What you will do
All lines in the data below carrying the string "advanced" are to be located and copied.

Available data

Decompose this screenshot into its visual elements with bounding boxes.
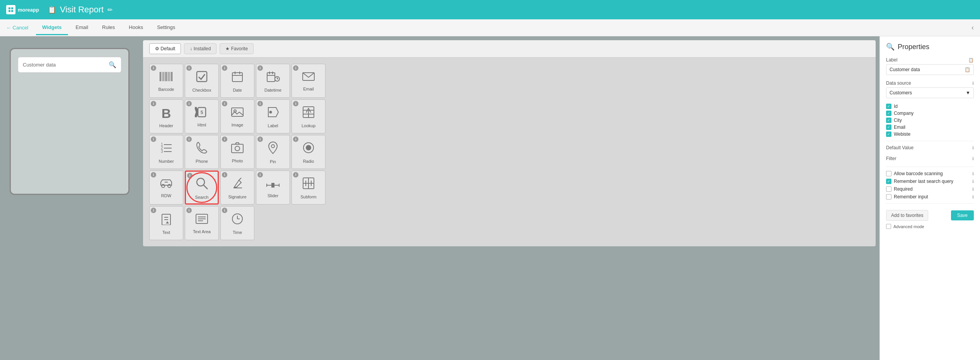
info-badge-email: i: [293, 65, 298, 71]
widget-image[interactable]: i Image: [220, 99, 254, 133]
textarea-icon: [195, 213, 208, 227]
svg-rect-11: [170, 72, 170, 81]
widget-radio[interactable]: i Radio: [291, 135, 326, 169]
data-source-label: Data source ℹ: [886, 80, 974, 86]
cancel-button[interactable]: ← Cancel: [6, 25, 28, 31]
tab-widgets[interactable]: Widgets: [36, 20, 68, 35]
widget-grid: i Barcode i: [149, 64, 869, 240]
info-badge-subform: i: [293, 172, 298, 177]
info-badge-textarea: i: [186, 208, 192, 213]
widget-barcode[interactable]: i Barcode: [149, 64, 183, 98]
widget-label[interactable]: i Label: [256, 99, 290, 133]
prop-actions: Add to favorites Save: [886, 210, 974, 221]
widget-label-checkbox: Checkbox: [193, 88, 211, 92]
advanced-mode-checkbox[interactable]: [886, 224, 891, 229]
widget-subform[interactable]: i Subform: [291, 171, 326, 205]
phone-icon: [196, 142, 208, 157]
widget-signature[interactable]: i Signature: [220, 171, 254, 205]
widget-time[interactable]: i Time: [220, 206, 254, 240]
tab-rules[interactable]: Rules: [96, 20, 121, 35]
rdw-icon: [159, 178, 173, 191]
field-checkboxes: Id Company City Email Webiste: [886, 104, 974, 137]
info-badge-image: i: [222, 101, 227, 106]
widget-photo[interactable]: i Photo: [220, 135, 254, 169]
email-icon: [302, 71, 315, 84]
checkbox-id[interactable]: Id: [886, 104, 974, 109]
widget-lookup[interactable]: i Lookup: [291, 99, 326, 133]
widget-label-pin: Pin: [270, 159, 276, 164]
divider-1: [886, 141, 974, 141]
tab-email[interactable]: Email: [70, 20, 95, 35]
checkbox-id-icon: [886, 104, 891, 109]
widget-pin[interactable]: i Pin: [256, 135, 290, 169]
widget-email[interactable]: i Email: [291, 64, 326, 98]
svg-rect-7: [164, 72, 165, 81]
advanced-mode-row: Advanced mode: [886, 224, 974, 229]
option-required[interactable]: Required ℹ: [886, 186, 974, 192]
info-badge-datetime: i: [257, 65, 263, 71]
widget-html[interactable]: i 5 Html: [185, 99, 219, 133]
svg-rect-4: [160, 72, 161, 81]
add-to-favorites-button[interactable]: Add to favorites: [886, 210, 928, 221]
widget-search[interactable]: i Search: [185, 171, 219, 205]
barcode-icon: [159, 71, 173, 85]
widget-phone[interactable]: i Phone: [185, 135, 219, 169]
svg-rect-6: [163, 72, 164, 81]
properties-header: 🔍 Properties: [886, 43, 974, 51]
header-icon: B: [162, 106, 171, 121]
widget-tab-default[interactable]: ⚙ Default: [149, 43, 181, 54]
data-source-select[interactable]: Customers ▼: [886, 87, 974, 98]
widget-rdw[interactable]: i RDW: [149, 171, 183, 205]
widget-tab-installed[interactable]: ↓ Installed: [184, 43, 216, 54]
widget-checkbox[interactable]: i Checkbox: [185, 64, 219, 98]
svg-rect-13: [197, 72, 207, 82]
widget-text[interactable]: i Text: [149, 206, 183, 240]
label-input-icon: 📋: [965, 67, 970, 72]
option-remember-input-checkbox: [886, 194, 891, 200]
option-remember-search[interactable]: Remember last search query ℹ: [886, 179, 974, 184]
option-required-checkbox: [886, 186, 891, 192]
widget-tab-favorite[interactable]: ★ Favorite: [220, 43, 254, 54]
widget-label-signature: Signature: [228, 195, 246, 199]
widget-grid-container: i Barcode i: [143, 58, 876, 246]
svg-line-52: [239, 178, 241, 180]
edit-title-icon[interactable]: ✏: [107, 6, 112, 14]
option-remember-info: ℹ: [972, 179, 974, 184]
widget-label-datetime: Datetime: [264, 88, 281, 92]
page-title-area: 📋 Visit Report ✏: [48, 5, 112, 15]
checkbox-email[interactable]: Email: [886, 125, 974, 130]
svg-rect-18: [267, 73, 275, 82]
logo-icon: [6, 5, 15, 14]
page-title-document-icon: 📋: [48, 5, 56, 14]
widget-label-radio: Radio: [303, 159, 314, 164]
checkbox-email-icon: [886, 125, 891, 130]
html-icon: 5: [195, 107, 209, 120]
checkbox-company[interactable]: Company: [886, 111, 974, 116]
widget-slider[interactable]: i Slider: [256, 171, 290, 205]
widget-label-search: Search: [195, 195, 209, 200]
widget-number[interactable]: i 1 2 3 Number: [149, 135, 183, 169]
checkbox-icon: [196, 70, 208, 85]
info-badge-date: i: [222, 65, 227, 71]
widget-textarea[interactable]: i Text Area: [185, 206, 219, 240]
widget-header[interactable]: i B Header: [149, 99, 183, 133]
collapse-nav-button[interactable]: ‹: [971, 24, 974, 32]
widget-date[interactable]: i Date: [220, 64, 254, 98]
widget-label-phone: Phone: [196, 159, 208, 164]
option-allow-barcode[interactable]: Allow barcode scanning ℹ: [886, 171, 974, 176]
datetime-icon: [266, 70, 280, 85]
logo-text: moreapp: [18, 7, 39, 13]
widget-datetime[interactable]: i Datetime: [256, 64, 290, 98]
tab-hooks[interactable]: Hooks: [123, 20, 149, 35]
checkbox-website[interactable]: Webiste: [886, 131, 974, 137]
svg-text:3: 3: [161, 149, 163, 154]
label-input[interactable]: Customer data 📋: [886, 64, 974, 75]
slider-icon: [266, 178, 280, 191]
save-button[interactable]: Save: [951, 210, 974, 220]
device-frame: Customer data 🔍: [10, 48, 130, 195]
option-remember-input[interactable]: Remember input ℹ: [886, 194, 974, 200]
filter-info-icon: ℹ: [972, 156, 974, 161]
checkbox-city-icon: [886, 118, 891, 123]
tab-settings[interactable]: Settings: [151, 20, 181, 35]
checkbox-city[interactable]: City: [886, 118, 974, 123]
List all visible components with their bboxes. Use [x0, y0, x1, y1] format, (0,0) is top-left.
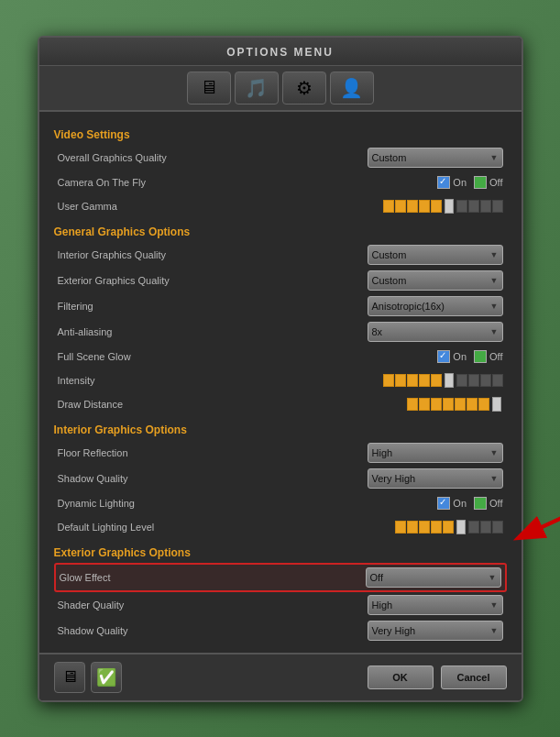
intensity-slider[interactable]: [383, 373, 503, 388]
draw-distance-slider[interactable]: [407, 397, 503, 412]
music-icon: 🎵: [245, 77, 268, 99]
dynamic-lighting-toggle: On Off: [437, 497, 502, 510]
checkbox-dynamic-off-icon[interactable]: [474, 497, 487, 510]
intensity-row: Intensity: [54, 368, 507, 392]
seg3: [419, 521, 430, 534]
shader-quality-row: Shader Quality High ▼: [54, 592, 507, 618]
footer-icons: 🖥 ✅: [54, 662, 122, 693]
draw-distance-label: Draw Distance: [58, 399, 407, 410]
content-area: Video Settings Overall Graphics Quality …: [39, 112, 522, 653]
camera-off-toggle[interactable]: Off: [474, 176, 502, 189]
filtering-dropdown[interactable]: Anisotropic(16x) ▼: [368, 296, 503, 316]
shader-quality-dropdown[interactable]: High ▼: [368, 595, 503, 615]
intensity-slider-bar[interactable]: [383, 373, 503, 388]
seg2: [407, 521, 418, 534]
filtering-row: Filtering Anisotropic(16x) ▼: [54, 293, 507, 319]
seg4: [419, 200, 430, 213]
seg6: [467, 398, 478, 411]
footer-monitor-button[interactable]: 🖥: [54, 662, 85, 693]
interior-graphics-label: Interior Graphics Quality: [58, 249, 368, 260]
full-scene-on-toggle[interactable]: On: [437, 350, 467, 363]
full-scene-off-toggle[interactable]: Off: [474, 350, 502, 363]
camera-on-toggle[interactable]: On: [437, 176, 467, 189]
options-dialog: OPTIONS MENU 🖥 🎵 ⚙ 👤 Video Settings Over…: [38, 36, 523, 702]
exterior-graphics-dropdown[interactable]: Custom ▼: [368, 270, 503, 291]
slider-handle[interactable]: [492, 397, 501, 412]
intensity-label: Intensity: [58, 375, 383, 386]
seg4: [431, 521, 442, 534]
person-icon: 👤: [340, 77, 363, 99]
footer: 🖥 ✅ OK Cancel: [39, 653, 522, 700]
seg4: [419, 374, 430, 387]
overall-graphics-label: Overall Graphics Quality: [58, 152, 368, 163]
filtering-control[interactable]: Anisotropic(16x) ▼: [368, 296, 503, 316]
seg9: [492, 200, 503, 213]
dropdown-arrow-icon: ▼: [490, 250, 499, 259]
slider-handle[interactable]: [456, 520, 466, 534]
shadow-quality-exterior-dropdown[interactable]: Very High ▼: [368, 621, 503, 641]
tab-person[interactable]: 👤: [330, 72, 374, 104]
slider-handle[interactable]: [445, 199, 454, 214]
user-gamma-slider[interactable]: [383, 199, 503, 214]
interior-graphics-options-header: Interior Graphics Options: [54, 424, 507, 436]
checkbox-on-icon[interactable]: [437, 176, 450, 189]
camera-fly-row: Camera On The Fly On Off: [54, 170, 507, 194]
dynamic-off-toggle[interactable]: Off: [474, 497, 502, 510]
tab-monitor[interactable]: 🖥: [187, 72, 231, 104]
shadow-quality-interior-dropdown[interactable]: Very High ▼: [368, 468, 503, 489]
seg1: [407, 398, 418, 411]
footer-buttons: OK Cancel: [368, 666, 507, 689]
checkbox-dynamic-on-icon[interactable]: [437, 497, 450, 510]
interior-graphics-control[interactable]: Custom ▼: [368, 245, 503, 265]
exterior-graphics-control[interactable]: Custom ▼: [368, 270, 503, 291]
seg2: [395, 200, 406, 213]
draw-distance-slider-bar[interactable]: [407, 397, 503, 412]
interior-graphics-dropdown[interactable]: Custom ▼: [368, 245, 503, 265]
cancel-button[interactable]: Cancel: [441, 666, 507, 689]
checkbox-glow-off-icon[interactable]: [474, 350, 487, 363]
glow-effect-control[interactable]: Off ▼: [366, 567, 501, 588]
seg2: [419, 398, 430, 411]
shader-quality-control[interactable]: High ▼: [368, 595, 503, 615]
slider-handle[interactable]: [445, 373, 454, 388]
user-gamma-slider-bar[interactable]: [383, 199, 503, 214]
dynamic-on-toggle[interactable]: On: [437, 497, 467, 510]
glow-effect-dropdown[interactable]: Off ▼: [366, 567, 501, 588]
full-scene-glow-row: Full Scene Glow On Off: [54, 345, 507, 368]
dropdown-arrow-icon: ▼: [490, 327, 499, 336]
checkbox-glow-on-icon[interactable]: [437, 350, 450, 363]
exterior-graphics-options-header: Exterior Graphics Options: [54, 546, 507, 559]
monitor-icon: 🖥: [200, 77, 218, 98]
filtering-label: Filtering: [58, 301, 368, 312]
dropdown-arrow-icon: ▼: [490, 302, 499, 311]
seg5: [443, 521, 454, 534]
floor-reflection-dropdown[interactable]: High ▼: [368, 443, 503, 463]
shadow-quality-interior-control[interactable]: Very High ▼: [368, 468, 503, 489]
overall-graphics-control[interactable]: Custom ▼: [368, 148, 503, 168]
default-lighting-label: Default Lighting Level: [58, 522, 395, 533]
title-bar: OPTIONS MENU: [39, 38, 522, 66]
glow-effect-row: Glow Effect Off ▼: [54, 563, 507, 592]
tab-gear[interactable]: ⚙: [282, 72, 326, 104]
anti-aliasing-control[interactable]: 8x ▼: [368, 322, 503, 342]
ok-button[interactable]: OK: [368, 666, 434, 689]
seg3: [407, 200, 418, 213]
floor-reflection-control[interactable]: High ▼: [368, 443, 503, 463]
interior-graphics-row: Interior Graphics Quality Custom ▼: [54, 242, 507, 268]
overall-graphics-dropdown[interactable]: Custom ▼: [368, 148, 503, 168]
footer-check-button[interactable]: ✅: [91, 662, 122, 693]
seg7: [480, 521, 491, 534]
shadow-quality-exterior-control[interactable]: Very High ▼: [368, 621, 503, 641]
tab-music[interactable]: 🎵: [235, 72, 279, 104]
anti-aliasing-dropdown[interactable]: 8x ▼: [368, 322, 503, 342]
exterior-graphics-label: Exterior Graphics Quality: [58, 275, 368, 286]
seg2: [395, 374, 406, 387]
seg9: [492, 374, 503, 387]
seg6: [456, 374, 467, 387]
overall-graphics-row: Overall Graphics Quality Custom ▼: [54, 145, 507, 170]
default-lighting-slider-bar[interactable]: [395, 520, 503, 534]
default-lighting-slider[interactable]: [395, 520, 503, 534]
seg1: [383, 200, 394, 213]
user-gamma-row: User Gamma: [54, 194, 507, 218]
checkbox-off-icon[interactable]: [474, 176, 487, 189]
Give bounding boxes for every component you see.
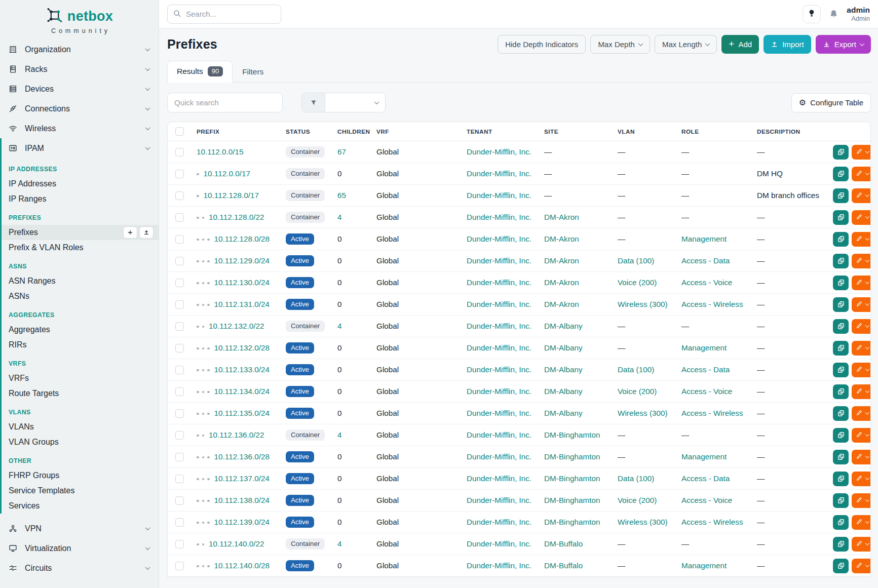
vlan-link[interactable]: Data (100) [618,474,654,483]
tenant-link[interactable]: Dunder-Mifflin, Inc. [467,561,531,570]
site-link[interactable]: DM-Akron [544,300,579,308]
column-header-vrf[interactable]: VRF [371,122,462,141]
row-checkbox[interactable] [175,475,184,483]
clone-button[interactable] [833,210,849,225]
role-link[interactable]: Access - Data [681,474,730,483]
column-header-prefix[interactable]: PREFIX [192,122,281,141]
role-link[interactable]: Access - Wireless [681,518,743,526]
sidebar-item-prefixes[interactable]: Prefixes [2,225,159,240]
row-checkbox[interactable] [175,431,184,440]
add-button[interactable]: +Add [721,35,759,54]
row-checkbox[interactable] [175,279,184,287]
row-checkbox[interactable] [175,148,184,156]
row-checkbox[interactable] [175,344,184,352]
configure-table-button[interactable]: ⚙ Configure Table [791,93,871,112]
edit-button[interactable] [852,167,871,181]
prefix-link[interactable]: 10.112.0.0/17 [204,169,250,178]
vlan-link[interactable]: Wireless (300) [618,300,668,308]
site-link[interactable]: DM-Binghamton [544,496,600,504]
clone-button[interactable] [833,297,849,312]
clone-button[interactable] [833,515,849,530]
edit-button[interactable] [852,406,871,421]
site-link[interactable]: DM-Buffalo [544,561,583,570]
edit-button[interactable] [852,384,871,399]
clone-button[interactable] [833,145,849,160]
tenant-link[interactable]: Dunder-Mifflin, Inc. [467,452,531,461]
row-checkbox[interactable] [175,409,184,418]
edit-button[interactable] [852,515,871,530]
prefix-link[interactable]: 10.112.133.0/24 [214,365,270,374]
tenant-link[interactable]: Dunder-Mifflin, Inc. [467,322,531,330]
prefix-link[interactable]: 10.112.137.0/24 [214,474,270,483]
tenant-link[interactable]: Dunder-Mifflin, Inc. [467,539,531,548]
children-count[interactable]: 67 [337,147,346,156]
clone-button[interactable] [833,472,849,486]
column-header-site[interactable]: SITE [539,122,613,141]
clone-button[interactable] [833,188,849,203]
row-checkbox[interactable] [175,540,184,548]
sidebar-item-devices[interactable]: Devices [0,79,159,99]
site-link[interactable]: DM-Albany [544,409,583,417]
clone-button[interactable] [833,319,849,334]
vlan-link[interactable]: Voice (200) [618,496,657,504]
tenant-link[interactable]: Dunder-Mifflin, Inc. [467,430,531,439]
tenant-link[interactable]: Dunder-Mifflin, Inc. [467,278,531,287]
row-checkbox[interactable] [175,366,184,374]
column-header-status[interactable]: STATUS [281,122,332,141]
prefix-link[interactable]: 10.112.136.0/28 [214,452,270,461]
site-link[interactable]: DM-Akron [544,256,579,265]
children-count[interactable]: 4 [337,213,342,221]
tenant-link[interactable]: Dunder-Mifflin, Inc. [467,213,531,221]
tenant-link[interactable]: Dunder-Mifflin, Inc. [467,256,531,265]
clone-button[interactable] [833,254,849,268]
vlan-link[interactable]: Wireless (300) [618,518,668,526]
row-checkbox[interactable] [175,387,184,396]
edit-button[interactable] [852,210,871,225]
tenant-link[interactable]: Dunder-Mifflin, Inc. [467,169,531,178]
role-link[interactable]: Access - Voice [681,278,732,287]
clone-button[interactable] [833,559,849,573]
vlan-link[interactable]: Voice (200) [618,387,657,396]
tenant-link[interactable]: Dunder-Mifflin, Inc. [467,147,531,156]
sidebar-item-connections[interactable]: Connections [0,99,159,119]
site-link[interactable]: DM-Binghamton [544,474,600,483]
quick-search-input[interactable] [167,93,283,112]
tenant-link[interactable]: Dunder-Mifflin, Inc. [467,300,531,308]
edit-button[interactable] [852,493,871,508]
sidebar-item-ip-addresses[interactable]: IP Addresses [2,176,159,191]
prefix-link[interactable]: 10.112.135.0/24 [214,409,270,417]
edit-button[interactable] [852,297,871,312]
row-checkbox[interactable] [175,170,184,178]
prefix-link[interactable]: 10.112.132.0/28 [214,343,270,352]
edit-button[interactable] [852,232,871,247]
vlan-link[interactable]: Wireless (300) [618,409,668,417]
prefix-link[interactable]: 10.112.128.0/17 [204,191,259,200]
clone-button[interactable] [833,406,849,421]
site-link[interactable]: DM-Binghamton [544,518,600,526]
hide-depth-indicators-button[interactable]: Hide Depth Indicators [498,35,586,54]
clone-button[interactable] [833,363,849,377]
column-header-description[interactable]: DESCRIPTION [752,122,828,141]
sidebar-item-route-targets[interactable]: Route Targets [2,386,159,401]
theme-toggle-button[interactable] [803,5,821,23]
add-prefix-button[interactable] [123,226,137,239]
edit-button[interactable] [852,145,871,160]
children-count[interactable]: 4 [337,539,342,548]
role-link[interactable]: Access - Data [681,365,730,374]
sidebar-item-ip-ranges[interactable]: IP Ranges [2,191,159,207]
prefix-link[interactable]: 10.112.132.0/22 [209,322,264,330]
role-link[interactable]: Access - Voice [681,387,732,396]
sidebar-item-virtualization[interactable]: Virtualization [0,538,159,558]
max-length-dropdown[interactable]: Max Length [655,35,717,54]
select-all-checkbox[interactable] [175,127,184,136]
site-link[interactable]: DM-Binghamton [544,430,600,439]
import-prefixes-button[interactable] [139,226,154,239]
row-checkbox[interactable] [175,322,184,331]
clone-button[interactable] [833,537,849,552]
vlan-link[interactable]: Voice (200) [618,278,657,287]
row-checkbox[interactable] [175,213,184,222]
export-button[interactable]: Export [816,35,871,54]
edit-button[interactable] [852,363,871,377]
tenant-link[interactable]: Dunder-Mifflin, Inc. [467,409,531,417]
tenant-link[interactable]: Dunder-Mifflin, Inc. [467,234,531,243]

Response
advanced-mode-checkbox[interactable]: [886, 224, 891, 229]
advanced-mode-row: Advanced mode: [886, 224, 974, 229]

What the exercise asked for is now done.